Postby steelerdaddy » Tue May 31, 2011 9:35 pm

colton wrote:Shawn,

I agree with a lot of what you say. However, one of the specific RARB judging categories is "innovation". That automatically makes me (as a reviewer) compare the song to other versions of the same song. Granted that's probably not the ONLY aspect of innovation that could/should be considered, but it seems like that is ONE of the aspects that should be considered when scoring an album.


John,

If you read the second part of that paragraph, I did notate that if the need to "call out" a lack of creativity on the groups part is part of the review, a reference to a group that DID do the song choice more creatively would be nice to have. That said, you're right, it should be part of the overall grade for that part of the review...but how much of that grade is failure to execute that song choice as opposed to just the song choice itself?

In this review (http://rarb.org/reviews/1094.html#), for example, while the second reviewer sites song choice as a detriment to the actual review, he also gives a comparison example for a couple of songs and a source where he thought it was executed more effectively and a place where we can find that version.
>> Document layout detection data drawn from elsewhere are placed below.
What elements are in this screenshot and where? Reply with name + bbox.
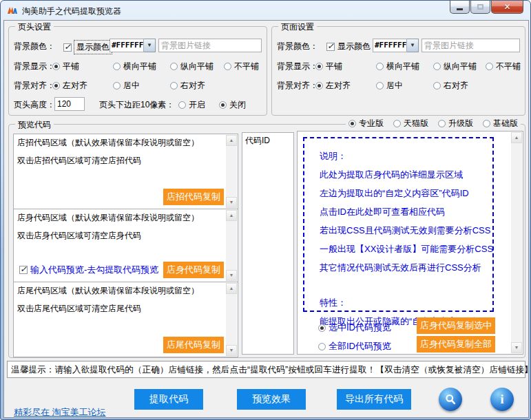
code-id-list[interactable]: 代码ID bbox=[242, 132, 294, 355]
radio-off-icon[interactable] bbox=[376, 63, 384, 70]
radio-tile-h[interactable]: 横向平铺 bbox=[113, 61, 156, 72]
radio-off-icon[interactable] bbox=[438, 120, 446, 127]
copy-selected-code-button[interactable]: 店身代码复制选中 bbox=[417, 317, 495, 334]
copy-all-code-button[interactable]: 店身代码复制全部 bbox=[417, 336, 495, 353]
radio-version-tmall[interactable]: 天猫版 bbox=[393, 118, 428, 129]
radio-label: 全部ID代码预览 bbox=[329, 340, 391, 353]
header-bg-image-input[interactable] bbox=[158, 39, 262, 52]
checkbox-checked-icon[interactable] bbox=[326, 43, 335, 51]
export-all-code-button[interactable]: 导出所有代码 bbox=[337, 389, 411, 410]
radio-version-upgrade[interactable]: 升级版 bbox=[438, 118, 473, 129]
header-color-combobox[interactable]: #FFFFFF ▼ bbox=[110, 39, 156, 52]
scroll-down-icon[interactable]: ▼ bbox=[511, 342, 522, 353]
radio-label: 开启 bbox=[189, 99, 205, 111]
scrollbar[interactable]: ▲ ▼ bbox=[226, 135, 237, 208]
radio-align-right[interactable]: 右对齐 bbox=[170, 80, 205, 92]
radio-on-icon[interactable] bbox=[348, 120, 356, 127]
color-value[interactable]: #FFFFFF bbox=[373, 39, 407, 52]
radio-tile-v[interactable]: 纵向平铺 bbox=[433, 61, 477, 72]
scroll-down-icon[interactable]: ▼ bbox=[226, 197, 237, 208]
forum-link[interactable]: 精彩尽在 淘宝美工论坛 bbox=[14, 406, 106, 419]
radio-margin-off[interactable]: 关闭 bbox=[219, 99, 246, 111]
search-button[interactable] bbox=[439, 388, 462, 411]
page-settings-group: 页面设置 背景颜色： 显示颜色 #FFFFFF ▼ 背景显示： 平铺 横向平铺 … bbox=[271, 26, 525, 116]
scroll-up-icon[interactable]: ▲ bbox=[226, 210, 237, 221]
preview-effect-button[interactable]: 预览效果 bbox=[237, 389, 306, 410]
code-area-hint: 双击店招代码区域可清空店招代码 bbox=[17, 155, 141, 167]
bg-display-label: 背景显示： bbox=[277, 61, 318, 72]
radio-off-icon[interactable] bbox=[393, 120, 401, 127]
radio-off-icon[interactable] bbox=[113, 63, 121, 70]
checkbox-checked-icon[interactable] bbox=[19, 266, 28, 274]
radio-off-icon[interactable] bbox=[433, 63, 441, 70]
radio-no-tile[interactable]: 不平铺 bbox=[486, 61, 521, 72]
radio-no-tile[interactable]: 不平铺 bbox=[224, 61, 259, 72]
radio-all-id-preview[interactable]: 全部ID代码预览 bbox=[318, 340, 391, 353]
radio-align-center[interactable]: 居中 bbox=[113, 80, 140, 92]
radio-label: 平铺 bbox=[63, 61, 79, 72]
bottom-margin-label: 页头下边距10像素： bbox=[99, 99, 174, 111]
copy-footer-code-button[interactable]: 店尾代码复制 bbox=[163, 337, 224, 353]
page-bg-image-input[interactable] bbox=[421, 39, 520, 52]
scroll-up-icon[interactable]: ▲ bbox=[511, 132, 522, 143]
radio-selected-id-preview[interactable]: 选中ID代码预览 bbox=[318, 322, 391, 334]
title-bar[interactable]: 淘美助手之代码提取预览器 ✕ bbox=[1, 1, 530, 20]
scrollbar[interactable]: ▲ ▼ bbox=[226, 283, 237, 356]
radio-tile-v[interactable]: 纵向平铺 bbox=[170, 61, 214, 72]
radio-on-icon[interactable] bbox=[318, 324, 326, 332]
radio-off-icon[interactable] bbox=[486, 63, 493, 70]
radio-off-icon[interactable] bbox=[376, 82, 384, 90]
scroll-up-icon[interactable]: ▲ bbox=[226, 283, 237, 294]
scrollbar[interactable]: ▲ ▼ bbox=[511, 132, 522, 353]
radio-on-icon[interactable] bbox=[315, 63, 323, 70]
info-button[interactable]: i bbox=[490, 388, 514, 411]
chevron-down-icon[interactable]: ▼ bbox=[144, 39, 156, 52]
scroll-down-icon[interactable]: ▼ bbox=[226, 270, 237, 281]
show-color-checkbox[interactable]: 显示颜色 bbox=[326, 41, 371, 52]
copy-header-code-button[interactable]: 店招代码复制 bbox=[163, 189, 224, 205]
radio-off-icon[interactable] bbox=[178, 101, 186, 109]
radio-off-icon[interactable] bbox=[113, 82, 121, 90]
radio-version-basic[interactable]: 基础版 bbox=[483, 118, 518, 129]
radio-on-icon[interactable] bbox=[52, 63, 60, 70]
header-height-input[interactable] bbox=[54, 97, 85, 111]
minimize-button[interactable] bbox=[450, 1, 470, 14]
chevron-down-icon[interactable]: ▼ bbox=[407, 39, 419, 52]
maximize-button[interactable] bbox=[470, 1, 490, 14]
radio-off-icon[interactable] bbox=[170, 63, 178, 70]
shop-body-code-area[interactable]: 店身代码区域（默认效果请保留本段说明或留空） 双击店身代码区域可清空店身代码 输… bbox=[13, 209, 238, 282]
radio-off-icon[interactable] bbox=[433, 82, 441, 90]
page-color-combobox[interactable]: #FFFFFF ▼ bbox=[373, 39, 419, 52]
copy-body-code-button[interactable]: 店身代码复制 bbox=[163, 262, 224, 278]
shop-footer-code-area[interactable]: 店尾代码区域（默认效果请保留本段说明或留空） 双击店尾代码区域可清空店尾代码 店… bbox=[13, 282, 238, 357]
close-button[interactable]: ✕ bbox=[491, 1, 523, 14]
radio-on-icon[interactable] bbox=[315, 82, 323, 90]
radio-off-icon[interactable] bbox=[224, 63, 231, 70]
radio-version-pro[interactable]: 专业版 bbox=[348, 118, 384, 129]
radio-align-left[interactable]: 左对齐 bbox=[315, 80, 351, 92]
radio-align-center[interactable]: 居中 bbox=[376, 80, 403, 92]
radio-align-left[interactable]: 左对齐 bbox=[52, 80, 87, 92]
input-code-preview-checkbox[interactable]: 输入代码预览-去勾提取代码预览 bbox=[19, 264, 158, 276]
code-detail-area[interactable]: 说明： 此处为提取店身代码的详细显示区域 左边为提取出的“自定义内容区”代码ID… bbox=[297, 131, 523, 355]
radio-on-icon[interactable] bbox=[219, 101, 227, 109]
color-value[interactable]: #FFFFFF bbox=[110, 39, 144, 52]
radio-margin-on[interactable]: 开启 bbox=[178, 99, 205, 111]
show-color-checkbox[interactable]: 显示颜色 bbox=[63, 41, 112, 54]
radio-off-icon[interactable] bbox=[318, 343, 326, 350]
radio-off-icon[interactable] bbox=[483, 120, 490, 127]
radio-tile[interactable]: 平铺 bbox=[315, 61, 342, 72]
radio-off-icon[interactable] bbox=[170, 82, 178, 90]
radio-label: 选中ID代码预览 bbox=[329, 322, 391, 334]
radio-tile[interactable]: 平铺 bbox=[52, 61, 79, 72]
radio-align-right[interactable]: 右对齐 bbox=[433, 80, 468, 92]
code-area-hint: 双击店尾代码区域可清空店尾代码 bbox=[17, 303, 141, 315]
scrollbar[interactable]: ▲ ▼ bbox=[226, 210, 237, 281]
radio-on-icon[interactable] bbox=[52, 82, 60, 90]
extract-code-button[interactable]: 提取代码 bbox=[134, 389, 203, 410]
scroll-up-icon[interactable]: ▲ bbox=[226, 135, 237, 146]
radio-tile-h[interactable]: 横向平铺 bbox=[376, 61, 419, 72]
checkbox-checked-icon[interactable] bbox=[63, 43, 72, 52]
shop-header-code-area[interactable]: 店招代码区域（默认效果请保留本段说明或留空） 双击店招代码区域可清空店招代码 店… bbox=[13, 134, 238, 209]
scroll-down-icon[interactable]: ▼ bbox=[226, 345, 237, 356]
Sometimes, when a review references songs that were 'done better elsewhere' (to paraphrase), it's missing that example of 'done better elsewhere' that a reader who isn't as deep into the scene as many people who frequent this board are could use to help understand the review (not to mention the group that uses these reviews to work towards improvement)

So I do agree that song choice is part of innovation, I just sometimes read reviews and wonder WHY a song isn't innovative in that particular case, wonder if other readers feel the same way, and wonder if that was the only reason the innovation grade is a 3 as opposed to a 4 or a 5? (I know grades are a massively subjective thing, especially in a reviewing service that holds high school groups to the same metric as professional groups). It's that "unless there is a specific elsewhere readers should be looking for" that I referenced in my first post.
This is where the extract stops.